*Directions*
Look for the line containing "Ajouter au calendrier" in the records below. Then output it and all the lines that follow, exactly and without any others.
....................
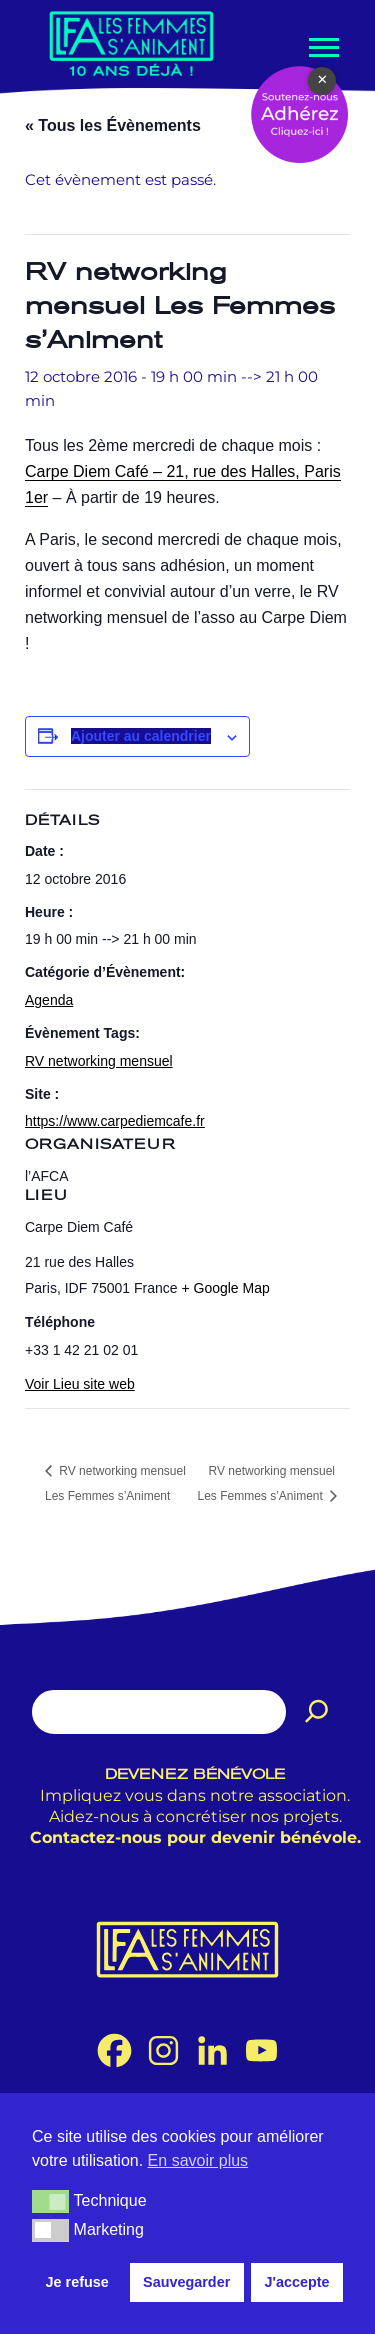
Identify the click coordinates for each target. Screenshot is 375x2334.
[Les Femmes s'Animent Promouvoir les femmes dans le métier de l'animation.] (131, 42)
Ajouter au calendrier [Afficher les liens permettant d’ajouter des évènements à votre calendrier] (141, 736)
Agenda (49, 1000)
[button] (50, 2201)
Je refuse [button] (77, 2282)
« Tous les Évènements (113, 125)
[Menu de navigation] (322, 47)
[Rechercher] (317, 1712)
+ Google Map (225, 1288)
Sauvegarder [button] (186, 2282)
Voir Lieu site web (80, 1384)
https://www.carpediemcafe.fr (115, 1121)
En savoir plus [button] (198, 2160)
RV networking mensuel (99, 1061)
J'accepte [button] (296, 2282)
....................
*Exercise solution*
Ajouter au calendrier [Afficher les liens permettant d’ajouter des évènements à votre calendrier] (141, 736)
Agenda (49, 1000)
[button] (50, 2201)
Je refuse [button] (77, 2282)
« Tous les Évènements (113, 125)
[Menu de navigation] (322, 47)
[Rechercher] (317, 1712)
+ Google Map (225, 1288)
Sauvegarder [button] (186, 2282)
Voir Lieu site web (80, 1384)
https://www.carpediemcafe.fr (115, 1121)
En savoir plus [button] (198, 2160)
RV networking mensuel (99, 1061)
J'accepte [button] (296, 2282)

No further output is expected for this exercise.